Friday, September 05, 2008

Never Ending Litigation

Last May 2007, I spent one month full time to finally bring my divorce case to a close in its 3rd year. I did this for several reasons...
  • Pressure was on the judge because the case had gone on too long, and that pressure was passed on to me the presumptive loser. No such pressure was put on my ex.
  • The judge demanded only my appearance on multiple days to increase the pressure on me.
  • The judge was clear that he would increase pressure on me, in fact he intimidated, threatened, and extorted me in chambers. More on this in another post.
  • This was not lost on opposing counsel who took advantage of the judge's bias to add more last minute demands (to items already heard) in the settlement while not responding to issues that I raised that were not heard.
  • Much was left undone, to my determent, in fact there is still much undone 15 months later.
  • Seeing the judge's bias, I had limited time while he was out of town to have the case heard by his magistrate.

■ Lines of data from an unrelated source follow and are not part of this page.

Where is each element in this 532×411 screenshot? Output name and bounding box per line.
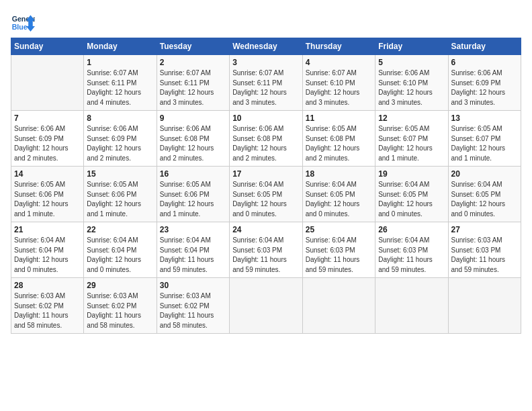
calendar-cell xyxy=(448,278,521,334)
calendar-cell: 25Sunrise: 6:04 AM Sunset: 6:03 PM Dayli… xyxy=(302,222,375,278)
day-detail: Sunrise: 6:06 AM Sunset: 6:10 PM Dayligh… xyxy=(378,68,445,107)
day-detail: Sunrise: 6:07 AM Sunset: 6:11 PM Dayligh… xyxy=(87,68,153,107)
header-saturday: Saturday xyxy=(448,38,521,55)
calendar-cell: 27Sunrise: 6:03 AM Sunset: 6:03 PM Dayli… xyxy=(448,222,521,278)
day-detail: Sunrise: 6:04 AM Sunset: 6:05 PM Dayligh… xyxy=(306,180,372,219)
calendar-cell: 8Sunrise: 6:06 AM Sunset: 6:09 PM Daylig… xyxy=(84,111,157,167)
calendar-cell: 12Sunrise: 6:05 AM Sunset: 6:07 PM Dayli… xyxy=(375,111,448,167)
day-detail: Sunrise: 6:04 AM Sunset: 6:04 PM Dayligh… xyxy=(87,236,153,275)
header-tuesday: Tuesday xyxy=(157,38,229,55)
day-detail: Sunrise: 6:04 AM Sunset: 6:04 PM Dayligh… xyxy=(160,236,226,275)
day-detail: Sunrise: 6:05 AM Sunset: 6:07 PM Dayligh… xyxy=(378,124,445,163)
day-number: 9 xyxy=(160,113,226,123)
day-number: 26 xyxy=(378,225,445,234)
day-detail: Sunrise: 6:06 AM Sunset: 6:09 PM Dayligh… xyxy=(14,124,81,163)
day-number: 20 xyxy=(451,169,519,179)
day-number: 6 xyxy=(451,58,519,67)
day-number: 17 xyxy=(232,169,300,179)
day-number: 22 xyxy=(87,225,153,234)
calendar-week-2: 7Sunrise: 6:06 AM Sunset: 6:09 PM Daylig… xyxy=(11,111,521,167)
calendar-cell: 7Sunrise: 6:06 AM Sunset: 6:09 PM Daylig… xyxy=(11,111,84,167)
calendar-cell: 20Sunrise: 6:04 AM Sunset: 6:05 PM Dayli… xyxy=(448,167,521,222)
calendar-cell: 30Sunrise: 6:03 AM Sunset: 6:02 PM Dayli… xyxy=(157,278,229,334)
day-detail: Sunrise: 6:03 AM Sunset: 6:02 PM Dayligh… xyxy=(160,291,226,330)
calendar-cell: 26Sunrise: 6:04 AM Sunset: 6:03 PM Dayli… xyxy=(375,222,448,278)
day-number: 11 xyxy=(306,113,372,123)
day-number: 15 xyxy=(87,169,153,179)
day-number: 27 xyxy=(451,225,519,234)
day-number: 29 xyxy=(87,281,153,290)
calendar-cell: 13Sunrise: 6:05 AM Sunset: 6:07 PM Dayli… xyxy=(448,111,521,167)
day-detail: Sunrise: 6:05 AM Sunset: 6:06 PM Dayligh… xyxy=(160,180,226,219)
calendar-cell: 11Sunrise: 6:05 AM Sunset: 6:08 PM Dayli… xyxy=(302,111,375,167)
logo: General Blue xyxy=(11,11,36,35)
calendar-cell: 16Sunrise: 6:05 AM Sunset: 6:06 PM Dayli… xyxy=(157,167,229,222)
day-number: 3 xyxy=(232,58,300,67)
day-number: 23 xyxy=(160,225,226,234)
calendar-table: SundayMondayTuesdayWednesdayThursdayFrid… xyxy=(11,38,521,334)
day-number: 30 xyxy=(160,281,226,290)
calendar-cell: 17Sunrise: 6:04 AM Sunset: 6:05 PM Dayli… xyxy=(230,167,303,222)
day-number: 8 xyxy=(87,113,153,123)
day-detail: Sunrise: 6:03 AM Sunset: 6:02 PM Dayligh… xyxy=(14,291,81,330)
calendar-cell: 1Sunrise: 6:07 AM Sunset: 6:11 PM Daylig… xyxy=(84,55,157,111)
svg-text:Blue: Blue xyxy=(12,23,28,31)
day-number: 1 xyxy=(87,58,153,67)
calendar-cell: 28Sunrise: 6:03 AM Sunset: 6:02 PM Dayli… xyxy=(11,278,84,334)
day-number: 14 xyxy=(14,169,81,179)
day-detail: Sunrise: 6:04 AM Sunset: 6:05 PM Dayligh… xyxy=(451,180,519,219)
day-number: 19 xyxy=(378,169,445,179)
calendar-week-3: 14Sunrise: 6:05 AM Sunset: 6:06 PM Dayli… xyxy=(11,167,521,222)
day-detail: Sunrise: 6:04 AM Sunset: 6:03 PM Dayligh… xyxy=(306,236,372,275)
calendar-cell: 22Sunrise: 6:04 AM Sunset: 6:04 PM Dayli… xyxy=(84,222,157,278)
calendar-cell: 29Sunrise: 6:03 AM Sunset: 6:02 PM Dayli… xyxy=(84,278,157,334)
day-detail: Sunrise: 6:06 AM Sunset: 6:09 PM Dayligh… xyxy=(451,68,519,107)
calendar-week-5: 28Sunrise: 6:03 AM Sunset: 6:02 PM Dayli… xyxy=(11,278,521,334)
day-number: 25 xyxy=(306,225,372,234)
day-detail: Sunrise: 6:06 AM Sunset: 6:08 PM Dayligh… xyxy=(232,124,300,163)
day-number: 28 xyxy=(14,281,81,290)
calendar-cell: 5Sunrise: 6:06 AM Sunset: 6:10 PM Daylig… xyxy=(375,55,448,111)
day-number: 24 xyxy=(232,225,300,234)
header-wednesday: Wednesday xyxy=(230,38,303,55)
day-detail: Sunrise: 6:07 AM Sunset: 6:11 PM Dayligh… xyxy=(160,68,226,107)
day-detail: Sunrise: 6:06 AM Sunset: 6:09 PM Dayligh… xyxy=(87,124,153,163)
day-detail: Sunrise: 6:04 AM Sunset: 6:03 PM Dayligh… xyxy=(232,236,300,275)
calendar-cell: 21Sunrise: 6:04 AM Sunset: 6:04 PM Dayli… xyxy=(11,222,84,278)
page-header: General Blue xyxy=(11,11,521,35)
day-number: 18 xyxy=(306,169,372,179)
day-number: 16 xyxy=(160,169,226,179)
calendar-cell: 4Sunrise: 6:07 AM Sunset: 6:10 PM Daylig… xyxy=(302,55,375,111)
calendar-cell: 2Sunrise: 6:07 AM Sunset: 6:11 PM Daylig… xyxy=(157,55,229,111)
day-number: 13 xyxy=(451,113,519,123)
calendar-cell: 3Sunrise: 6:07 AM Sunset: 6:11 PM Daylig… xyxy=(230,55,303,111)
day-detail: Sunrise: 6:05 AM Sunset: 6:08 PM Dayligh… xyxy=(306,124,372,163)
calendar-cell: 14Sunrise: 6:05 AM Sunset: 6:06 PM Dayli… xyxy=(11,167,84,222)
day-number: 10 xyxy=(232,113,300,123)
calendar-cell: 15Sunrise: 6:05 AM Sunset: 6:06 PM Dayli… xyxy=(84,167,157,222)
day-detail: Sunrise: 6:07 AM Sunset: 6:10 PM Dayligh… xyxy=(306,68,372,107)
day-detail: Sunrise: 6:04 AM Sunset: 6:05 PM Dayligh… xyxy=(232,180,300,219)
header-monday: Monday xyxy=(84,38,157,55)
day-detail: Sunrise: 6:07 AM Sunset: 6:11 PM Dayligh… xyxy=(232,68,300,107)
day-detail: Sunrise: 6:03 AM Sunset: 6:03 PM Dayligh… xyxy=(451,236,519,275)
day-number: 4 xyxy=(306,58,372,67)
day-detail: Sunrise: 6:06 AM Sunset: 6:08 PM Dayligh… xyxy=(160,124,226,163)
day-detail: Sunrise: 6:04 AM Sunset: 6:05 PM Dayligh… xyxy=(378,180,445,219)
calendar-cell xyxy=(302,278,375,334)
day-number: 5 xyxy=(378,58,445,67)
calendar-header-row: SundayMondayTuesdayWednesdayThursdayFrid… xyxy=(11,38,521,55)
day-detail: Sunrise: 6:03 AM Sunset: 6:02 PM Dayligh… xyxy=(87,291,153,330)
day-number: 2 xyxy=(160,58,226,67)
calendar-cell xyxy=(230,278,303,334)
day-number: 12 xyxy=(378,113,445,123)
calendar-cell: 6Sunrise: 6:06 AM Sunset: 6:09 PM Daylig… xyxy=(448,55,521,111)
day-number: 21 xyxy=(14,225,81,234)
calendar-cell: 10Sunrise: 6:06 AM Sunset: 6:08 PM Dayli… xyxy=(230,111,303,167)
calendar-cell: 19Sunrise: 6:04 AM Sunset: 6:05 PM Dayli… xyxy=(375,167,448,222)
header-friday: Friday xyxy=(375,38,448,55)
calendar-week-1: 1Sunrise: 6:07 AM Sunset: 6:11 PM Daylig… xyxy=(11,55,521,111)
calendar-week-4: 21Sunrise: 6:04 AM Sunset: 6:04 PM Dayli… xyxy=(11,222,521,278)
header-sunday: Sunday xyxy=(11,38,84,55)
calendar-cell xyxy=(11,55,84,111)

But its still not over !! How can that be, I have a final decree? When I'm talking to women I need to explain this carefully so they don't think I'm some married playa creep. LOL...

The answer is simple, the judges lie for their own benefit. Our county divorce judges fall under the control of our State Supreme Court that has guidelines on how a judge should manage his caseload. If cases aren't "disposed of" within these guidelines (one year no children, two years with children) the judge comes under their scrutiny and no one wants to be under someone else's scrutiny. So I have a final decree that says I could legally get married (oh yeah, sign me up for doing that again...). But careful inspection of court documents will show some are missing, and some issues were completely ignored causing other litigation to be filed.

A divorce consists of a group of court orders...
Final decree
Parenting Plan
Division of Property
Pension Issues QDRO and DOPO
Seizure of Assets (for legal fees)
Cancellation of Temporary Orders (contingent upon seizures)
Future Actions to be taken
Depending on local court rules these may be merged or separate orders.